Thus we see that Eq.(5) indeed defines the number of combinations produced in the generator_combos algorithm. Moreover, if we plug this sequence into the OEIS, we find that the sequence appears to be connected to the Catalan numbers, a sequence which appears in many combinatorial contexts involving trees. To see this connection explicitly, it would be most helpful to find an explicit expression for $Q_N$.

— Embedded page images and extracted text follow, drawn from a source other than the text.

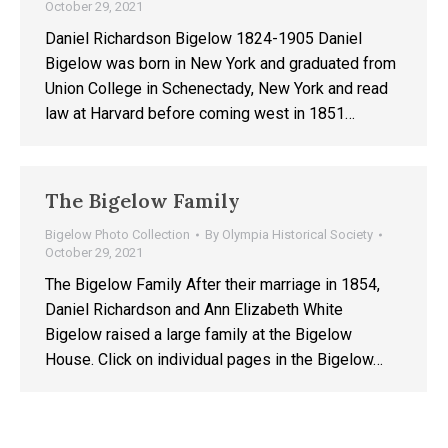
October 29, 2021
Daniel Richardson Bigelow 1824-1905 Daniel
Bigelow was born in New York and graduated from
Union College in Schenectady, New York and read
law at Harvard before coming west in 1851…
The Bigelow Family
Bigelow Photo Collection
By
Olympia Historical Society
October 29, 2021
The Bigelow Family After their marriage in 1854,
Daniel Richardson and Ann Elizabeth White
Bigelow raised a large family at the Bigelow
House. Click on individual pages in the Bigelow…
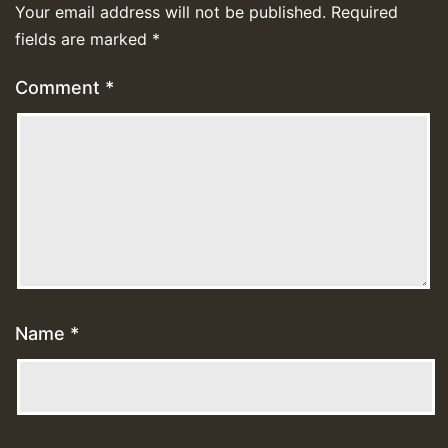
Your email address will not be published.
Required
fields are marked
*
Comment
*
Name
*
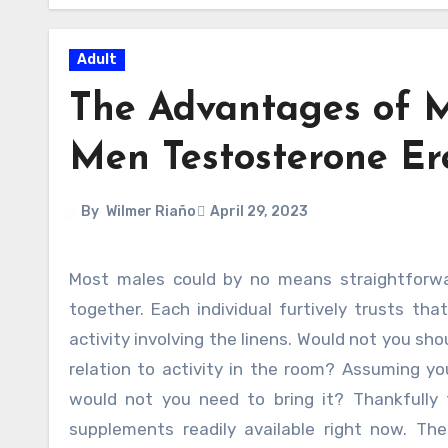
Adult
The Advantages of M
Men Testosterone Erec
By
Wilmer Riaño
April 29, 2023
Most males could by no means straightforwardly concede which they examine their sex day-to-day lives
together. Each individual furtively trusts tha
activity involving the linens. Would not you sho
relation to activity in the room? Assuming 
would not you need to bring it? Thankfully
supplements readily available right now. The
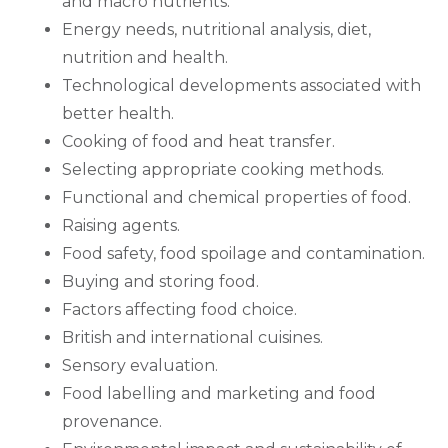
and macro nutrients.
Energy needs, nutritional analysis, diet,
nutrition and health.
Technological developments associated with
better health.
Cooking of food and heat transfer.
Selecting appropriate cooking methods.
Functional and chemical properties of food.
Raising agents.
Food safety, food spoilage and contamination.
Buying and storing food.
Factors affecting food choice.
British and international cuisines.
Sensory evaluation.
Food labelling and marketing and food
provenance.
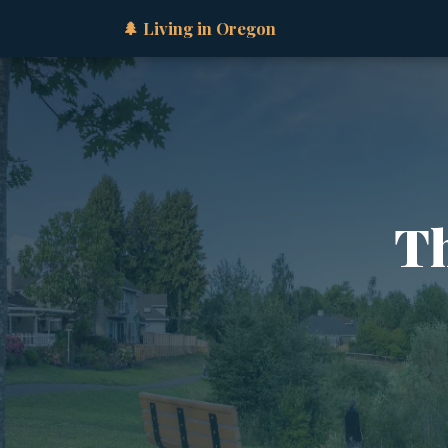
🌲 Living in Oregon
Th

Generating Function Solution for $Q_N$

Having used Eq.(5) to write a program to compute $Q_N$, we would now like obtain an analytical expression for $Q_N$. Doing so would allow us to have a closed-form expression for the number of computation combinations generated by the algorithm in the previous post and would also make the relationship with Catalan numbers more explicit. As a first step we define the exponential generating function $Q(x)$ as

\begin{equation}
\qquad Q(x) \equiv \sum_{k=1}^\infty \frac{x^k}{k!} Q_{k}. \qquad (6)
\end{equation}

We note that $Q(x)$ satisfies $Q(x=0) =0$; we will use this result to constrain the possible solutions to an equation that defines $Q(x)$. Multiplying both sides of Eq.(5) by $x^N/N!$ and summing the result from $N=2$ to $N=\infty$, we find

\begin{equation}
\sum_{N=2}^{\infty} \frac{x^N}{N!} Q_{N} = \frac{Q_2}{2} \sum_{N=2}^{\infty} \sum_{k=1}^{\infty}\frac{1}{k!(N-k)!} Q_{N-k} Q_{k} \,x^{N-k} x^{k},
\end{equation}

which given, $Q_1 = 1$, yields

\begin{equation}
Q(x) – x = \frac{Q_2}{2} Q(x)^2.
\end{equation}

Solving this equation for $Q(x)$ in turn gives us
\begin{equation}
\qquad Q(x) = \frac{1}{Q_2} \left(1 – \sqrt{1 -2Q_2 x}\right), \qquad (7)
\label{eq:Qx}
\end{equation}

where we discarded the extraneous solution that does not yield $Q(x=0) = 0.$ Next, we expand the square root as a Taylor series:

\begin{equation}
\sqrt{1- u} = -\sum_{k=0}^{\infty} \frac{1}{2k-1} \binom{2k}{k}\left(\frac{u}{4}\right)^k.
\end{equation}

This expansion makes Eq.(7) become
\begin{align}
Q(x) & = \frac{1}{Q_2} \left(1+\sum_{k=0}^{\infty} \frac{1}{2k-1} \binom{2k}{k}\left(\frac{Q_2x}{2}\right)^k \right)\\
& = \frac{1}{Q_2} \sum_{k=1}^{\infty} \frac{1}{2k-1} \binom{2k}{k}\left(\frac{Q_2x}{2}\right)^k. \qquad (8)
\end{align}

Some combinatorial manipulation gives us
\begin{equation}
\frac{1}{2k-1} \binom{2k}{k} = \frac{2}{k} \binom{2k-2}{k-1} = 2 C_{k-1},
\end{equation}

where $C_{k} = \binom{2k}{k}/(k+1)$ are the Catalan numbers. With this new combinatorial coefficient, Eq.(8) becomes
\begin{equation}
Q(x) = \sum_{k=1}^{\infty}C_{k-1}\left(\frac{Q_2}{2}\right)^{k-1}x^{k},
\end{equation}

and from equating this result to Eq.(6), we can thus infer
\begin{equation}
\qquad Q_{N} = N! \left(\frac{Q_2}{2}\right)^{N-1} C_{N-1}. \qquad (9)
\end{equation}

Given the explicit expression for the Catalan numbers, the closed form expression for $Q_{N}$ is in turn
\begin{equation}
\qquad Q_{N} = \left(\frac{Q_2}{2}\right)^{N-1}\frac{(2N-2)!}{(N-1)!}.\qquad (9)
\end{equation}

$Q_N$ represents the number of ways to computationally combine $N$ numbers, given that $Q_2$ is the number of ways to computationally combine two numbers. For the case of $Q_2 = 4$ (as for the NYT digits puzzle), we find that the first six elements of the sequence are

$$ Q_N :\, 1, \,4, \,48, \,960, \, 26880, \,967680, \ldots $$

which matches the counting that we found through the dynamic programming implementation of Eq.(5).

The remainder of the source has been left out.